Как-то раз, когда Рамдас приехал во дворец, Раджа Рам отвел его в свою комнату для пудж, где на алтаре были расставлены многочисленные изображения святых и аватаров Бога в серебряных рамах. Раджа Рам поклонялся Шри Кришне. Принцу было уже за шестьдесят, но он сохранял прекрасную форму, подчиняя свою жизнь строгой дисциплине, и был строен, здоров и силен. Он неизменно вставал в три часа утра и до рассвета совершал обряды и сидел в медитации.

Однажды принц пытался заставить Рамдаса принять от него дорогой подарок – шелковую шаль, но Рамдасу пришлось вежливо отказаться, напомнив ему, что такая роскошь пристала царским особам, а не бродячим факирам. Вся одежда Рамдаса состояла из одного дхоти. Хотя погода была по-зимнему холодной и ветреной, Рамдас был нечувствителен к ее неприятным сюрпризам, но материнское сердце английской леди болело за него. Она уговорила Раджу Рама подарить ему какую-нибудь неброскую теплую вещь.
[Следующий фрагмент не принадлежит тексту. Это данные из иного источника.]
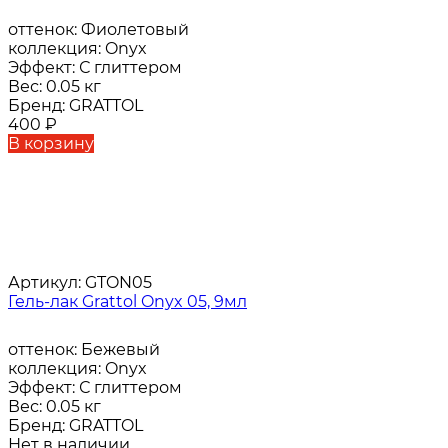
оттенок:
Фиолетовый
коллекция:
Onyx
Эффект:
С глиттером
Вес:
0.05 кг
Бренд:
GRATTOL
400
₽
В корзину
Артикул:
GTON05
Гель-лак Grattol Onyx 05, 9мл
оттенок:
Бежевый
коллекция:
Onyx
Эффект:
С глиттером
Вес:
0.05 кг
Бренд:
GRATTOL
Нет в наличии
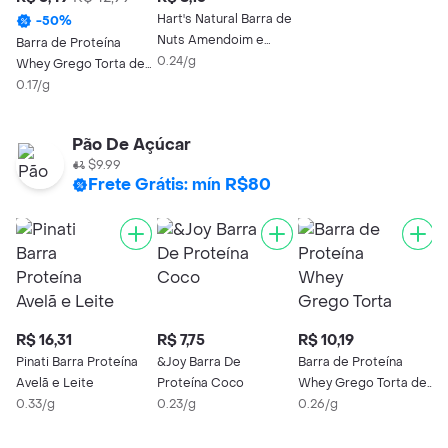
Hart's Natural Barra de
-
50
%
Nuts Amendoim e
Barra de Proteína
Chocolate
0.24/g
Whey Grego Torta de
Limão Nutrata 40g
0.17/g
Pão De Açúcar
$9.99
Frete Grátis: mín R$80
R$ 16,31
R$ 7,75
R$ 10,19
Pinati Barra Proteína
&Joy Barra De
Barra de Proteína
Avelã e Leite
Proteína Coco
Whey Grego Torta de
0.33/g
0.23/g
Limão Nutrata 40g
0.26/g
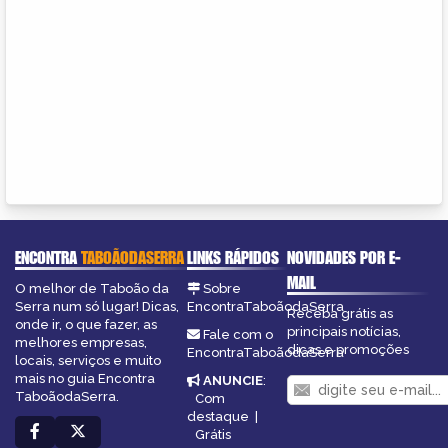
ENCONTRA
TABOÃODASERRA
LINKS RÁPIDOS
NOVIDADES POR E-
MAIL
O melhor de Taboão da
Sobre
Serra num só lugar! Dicas,
EncontraTaboãodaSerra
Receba grátis as
onde ir, o que fazer, as
principais notícias,
Fale com o
melhores empresas,
dicas e promoções
EncontraTaboãodaSerra
locais, serviços e muito
mais no guia Encontra
ANUNCIE
:
TaboãodaSerra.
Com
destaque
|
Grátis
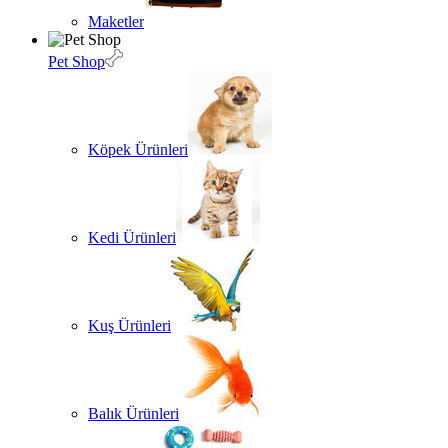
Maketler
Pet Shop
Köpek Ürünleri
Kedi Ürünleri
Kuş Ürünleri
Balık Ürünleri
Признаться, Рамдас был вполне доволен своим единственным дхоти, но Раджа Рам и матушка Элизабет так дружно насели на него, что он согласился обменять дхоти из домотканого хлопка на такой же отрез шерстяной ткани. Старое дхоти было торжественно разрезано пополам, и два куска разделены между ними как памятный приз. Но на этом матушка не успокоилась: ею завладела идея, что Рамдасу позарез необходима длинная шерстяная мантия. Не успел он оглянуться, как идея воплотилась в тяжеленную хламиду из толстого твида: Раджа Рам высоко ценил этот материал. По их настоянию Рамдас облачился в нее и пару раз подпрыгнул, вызвав их веселый смех. Это был первый и последний раз, когда он использовал мантию.

Вечера Рамдас проводил у Кантилала, в маленькой комнате на третьем этаже. Кантилал и Маганлал не отходили от него ни на шаг. Маганлал обладал блестящим чувством юмора и неподражаемо копировал ужимки гостей, навещавших Рамдаса, заставляя его смеяться до слез.

– Свамиджи, – заметил он как-то с хитрецой, – я внимательно слушал ваши поучения, но все не могу взять в толк, к чему вы клоните. По всему получается, что вы просто совершили прыжок из майя-готалы в брахма-готалу.

Последние слова означают: «Из ловушки иллюзии в ловушку Бога»!

Двое посетителей Рамдаса, доктор Шукла, брахман по касте, и джайн Чунибхаи были уроженцами Вадвана, другого суверенного штата Индии. Они предложили Рамдасу поехать с ними в Вадван на несколько дней. Он принял приглашение и покинул Лимбди.

Помимо этого, еще в Джунагаде Рамдас получил письмо и денежный перевод от Каширамбхаи из Сурата. Он просил Рамдаса приехать к нему на несколько дней после его странствий по Катьявару.